Thanks for your tests and review, and the missing documentation update!

Alex


>>> Thanks,
>>>
>>> Alex
>>>
>>>>> Thanks
>>>>>
>>>>>> Before this patch:
>>>>>>
>>>>>> real  2m1.135s
>>>>>> user  0m0.980s
>>>>>> sys   2m0.096s
>>>>>>
>>>>>> 4.83%  batch_tlb  [kernel.kallsyms]            [k] __flush_tlb_range
>>>>>>
>>>>>> After this patch:
>>>>>>
>>>>>> real  1m0.543s
>>>>>> user  0m1.059s
>>>>>> sys   0m59.489s
>>>>>>
>>>>>> 0.14%  batch_tlb  [kernel.kallsyms]            [k] __flush_tlb_range
>>>>>>
>>>>>> Signed-off-by: Alexandre Ghiti <alexghiti@rivosinc.com>
>>>>>> ---
>>>>>>   arch/riscv/Kconfig                |  1 +
>>>>>>   arch/riscv/include/asm/tlbbatch.h | 15 +++++++
>>>>>>   arch/riscv/include/asm/tlbflush.h | 10 +++++
>>>>>>   arch/riscv/mm/tlbflush.c          | 71 ++++++++++++++++++++++---------
>>>>>>   4 files changed, 77 insertions(+), 20 deletions(-)

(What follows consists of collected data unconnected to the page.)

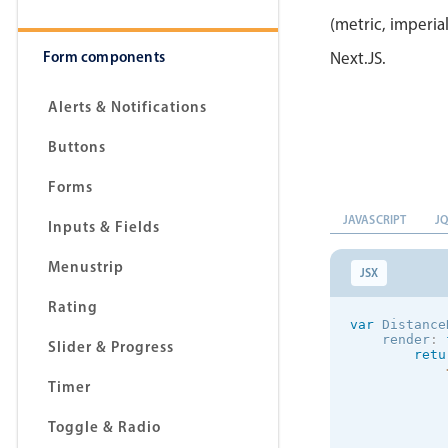
(metric, imperia
Form components
Next.JS.
Alerts & Notifications
Buttons
Forms
JAVASCRIPT
J
Inputs & Fields
Menustrip
JSX
Rating
var
 Distance
    render
:
Slider & Progress
retu
Timer
            
Toggle & Radio
            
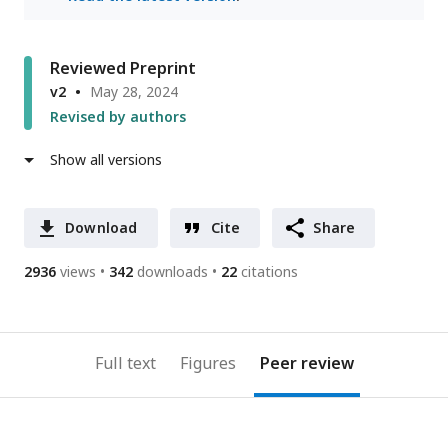
Reviewed Preprint
v2
May 28, 2024
Revised by authors
Show all versions
Download
Cite
Share
2936
views
342
downloads
22
citations
Full text
Figures
Peer review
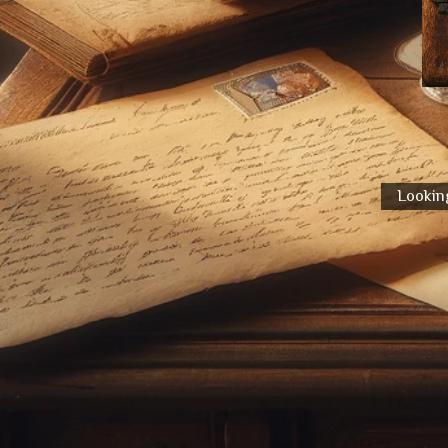
Looking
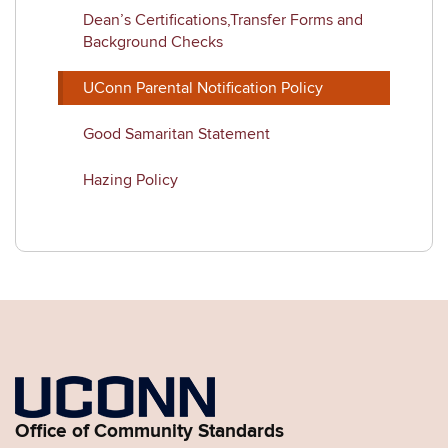
Dean’s Certifications,Transfer Forms and
Background Checks
UConn Parental Notification Policy
Good Samaritan Statement
Hazing Policy
Office of Community Standards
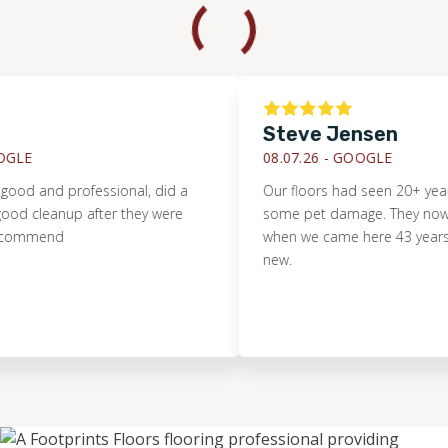
Steve Jensen
LE
08.07.26 -
GOOGLE
od and professional, did a
Our floors had seen 20+ years
d cleanup after they were
some pet damage. They now loo
ommend
when we came here 43 years ag
new.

>>>>>>   create mode 100644 arch/riscv/include/asm/tlbbatch.h
>>>>>>
>>>>>> diff --git a/arch/riscv/Kconfig b/arch/riscv/Kconfig
>>>>>> index 7603bd8ab333..aa07bd43b138 100644
>>>>>> --- a/arch/riscv/Kconfig
>>>>>> +++ b/arch/riscv/Kconfig
>>>>>> @@ -53,6 +53,7 @@ config RISCV
>>>>>>        select ARCH_USE_MEMTEST
>>>>>>        select ARCH_USE_QUEUED_RWLOCKS
>>>>>>        select ARCH_USES_CFI_TRAPS if CFI_CLANG
>>>>>> +     select ARCH_WANT_BATCHED_UNMAP_TLB_FLUSH if SMP && MMU
>>>>>>        select ARCH_WANT_DEFAULT_TOPDOWN_MMAP_LAYOUT if MMU
>>>>>>        select ARCH_WANT_FRAME_POINTERS
>>>>>>        select ARCH_WANT_GENERAL_HUGETLB if !RISCV_ISA_SVNAPOT
>>>>>> diff --git a/arch/riscv/include/asm/tlbbatch.h b/arch/riscv/include/asm/tlbbatch.h
>>>>>> new file mode 100644
>>>>>> index 000000000000..46014f70b9da
>>>>>> --- /dev/null
>>>>>> +++ b/arch/riscv/include/asm/tlbbatch.h
>>>>>> @@ -0,0 +1,15 @@
>>>>>> +/* SPDX-License-Identifier: GPL-2.0-only */
>>>>>> +/*
>>>>>> + * Copyright (C) 2023 Rivos Inc.
>>>>>> + */
>>>>>> +
>>>>>> +#ifndef _ASM_RISCV_TLBBATCH_H
>>>>>> +#define _ASM_RISCV_TLBBATCH_H
>>>>>> +
>>>>>> +#include <linux/cpumask.h>
>>>>>> +
>>>>>> +struct arch_tlbflush_unmap_batch {
>>>>>> +     struct cpumask cpumask;
>>>>>> +};
>>>>>> +
>>>>>> +#endif /* _ASM_RISCV_TLBBATCH_H */
>>>>>> diff --git a/arch/riscv/include/asm/tlbflush.h b/arch/riscv/include/asm/tlbflush.h
>>>>>> index 8f3418c5f172..f0b731ccc0c2 100644
>>>>>> --- a/arch/riscv/include/asm/tlbflush.h
>>>>>> +++ b/arch/riscv/include/asm/tlbflush.h
>>>>>> @@ -46,6 +46,16 @@ void flush_tlb_kernel_range(unsigned long start, unsigned long end);
>>>>>>   void flush_pmd_tlb_range(struct vm_area_struct *vma, unsigned long start,
>>>>>>                        unsigned long end);
>>>>>>   #endif
>>>>>> +
>>>>>> +#ifdef CONFIG_ARCH_WANT_BATCHED_UNMAP_TLB_FLUSH
>>>>>> +bool arch_tlbbatch_should_defer(struct mm_struct *mm);
>>>>>> +void arch_tlbbatch_add_pending(struct arch_tlbflush_unmap_batch *batch,
>>>>>> +                            struct mm_struct *mm,
>>>>>> +                            unsigned long uaddr);
>>>>>> +void arch_flush_tlb_batched_pending(struct mm_struct *mm);
>>>>>> +void arch_tlbbatch_flush(struct arch_tlbflush_unmap_batch *batch);
>>>>>> +#endif /* CONFIG_ARCH_WANT_BATCHED_UNMAP_TLB_FLUSH */
>>>>>> +
>>>>>>   #else /* CONFIG_SMP && CONFIG_MMU */
>>>>>>
>>>>>>   #define flush_tlb_all() local_flush_tlb_all()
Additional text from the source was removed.